Brown transferred to Indiana State, where he enjoyed some modest success as a senior. He then spent time training at the St. Vincent's Sports Performance Center in Indianapolis. Brown signed Indoor Football League contracts with the Bloomington (Ill.) Extreme in 2010 and Chicago Slaughter in 2011, but never played a down for either team. Yet he remained undaunted.
"I found out what I needed to work on, what they're looking for at the next level," he said.
At the age of 25, the fire still kindles white hot for Brown, who still lives in Portage with his mom Althea, his 'backbone.' He has continued to work out twice a day, scheduling his training around his job at a water treatment facility in South Haven. Friends Fred Blue and Anthony Curry from Merrillville put Brown in contact with Brian Brundage of Worldwide Career Management, and he signed on with the firm a couple months ago in hopes of improving his chances of getting a look.
"We talked about goals in life, what's next in the process," Brown said. "I'm happy I got the chance with WCM, to be able to have them market my name out there, to showcase my ability, my talent, how hard I've worked to craft my skills.
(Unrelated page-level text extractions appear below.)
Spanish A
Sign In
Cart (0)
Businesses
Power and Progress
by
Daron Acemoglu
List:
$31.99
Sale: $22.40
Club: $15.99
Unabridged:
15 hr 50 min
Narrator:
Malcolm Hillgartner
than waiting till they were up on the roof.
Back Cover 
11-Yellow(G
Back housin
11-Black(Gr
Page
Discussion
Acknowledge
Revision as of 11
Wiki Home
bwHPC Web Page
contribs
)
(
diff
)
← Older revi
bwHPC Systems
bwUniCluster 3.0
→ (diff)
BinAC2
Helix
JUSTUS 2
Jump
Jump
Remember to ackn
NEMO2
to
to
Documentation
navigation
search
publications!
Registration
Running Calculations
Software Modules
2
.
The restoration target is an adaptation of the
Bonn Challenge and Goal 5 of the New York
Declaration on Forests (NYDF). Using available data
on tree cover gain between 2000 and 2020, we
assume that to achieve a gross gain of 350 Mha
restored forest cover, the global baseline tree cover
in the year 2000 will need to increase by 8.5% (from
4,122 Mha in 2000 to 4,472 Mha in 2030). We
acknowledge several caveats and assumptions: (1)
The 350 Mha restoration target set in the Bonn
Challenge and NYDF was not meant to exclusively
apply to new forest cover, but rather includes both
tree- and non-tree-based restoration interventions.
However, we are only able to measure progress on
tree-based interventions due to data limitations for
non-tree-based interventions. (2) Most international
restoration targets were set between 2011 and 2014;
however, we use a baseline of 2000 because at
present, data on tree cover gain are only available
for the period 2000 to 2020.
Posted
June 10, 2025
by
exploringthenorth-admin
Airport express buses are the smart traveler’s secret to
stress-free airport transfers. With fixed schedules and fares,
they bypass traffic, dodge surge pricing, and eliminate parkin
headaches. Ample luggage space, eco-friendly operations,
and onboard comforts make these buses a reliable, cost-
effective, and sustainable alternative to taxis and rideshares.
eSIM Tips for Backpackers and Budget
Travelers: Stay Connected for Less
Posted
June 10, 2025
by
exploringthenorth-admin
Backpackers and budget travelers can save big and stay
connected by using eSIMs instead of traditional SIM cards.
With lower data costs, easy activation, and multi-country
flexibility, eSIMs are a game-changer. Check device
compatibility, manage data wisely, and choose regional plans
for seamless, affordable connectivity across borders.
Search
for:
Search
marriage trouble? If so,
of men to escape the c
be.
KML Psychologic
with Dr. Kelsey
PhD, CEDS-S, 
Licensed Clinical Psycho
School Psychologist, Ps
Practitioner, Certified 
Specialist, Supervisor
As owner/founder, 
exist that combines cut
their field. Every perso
I'm in the best shape of my life."
A rock solid 5-foot-9, 207 pounds, Brown still has the blazing 4.4/40 speed that left defenders in his dust in high school. In order to improve his stock, he's developed the skills to also play wide receiver, refining his footwork, route running and eye-hand coordination by throwing with former teammate Jake Huston and Tommy Finn (Andrean).
"From the first time I saw him, I feel it's been a 100 percent change," Brundage said. "He's getting innovative training that he's never gotten before. Athletically, he's amazing. Before, he was just a hot rod. Now he's a fine-tuned, well-oiled machine. Everybody talks the good talk. He's walking the good walk. He really wants to make this happen. He's been non-stop, you know what to the wall."
WCM is in the process of finishing a performance video on Brown that will be sent out to the Bears, Colts, Buccaneers, Jets and Bengals. While there is no guarantee of as much as a workout, Brundage is confident he will be hearing from teams about getting an in-person look at Brown.
"They'll be getting a wiser, more mature athlete," Brundage said. "Not having played, he's going to have better knees. As impressive as he is on the field, he's just as impressive off of it. I think listening is his best asset. He wants to learn. He wants to know what it takes. That's what separates him from all the other people trying to get a shot."
Arian Foster went from an undrafted free agent to the NFL's leading rusher, so Brown knows long shots can buck the odds and make it happen. He is resolute in his belief that he will be on a roster somewhere this season.
"I'm very optimistic," Brown said. "Anything is possible when you truly believe it is possible. Ninety percent of the game is mental, 10 percent is physical. If you believe in yourself and put yourself around a great support cast, what I call a power circle, anything is possible. I'm going to continue to push, to strive to inspire kids to never give up on their dream.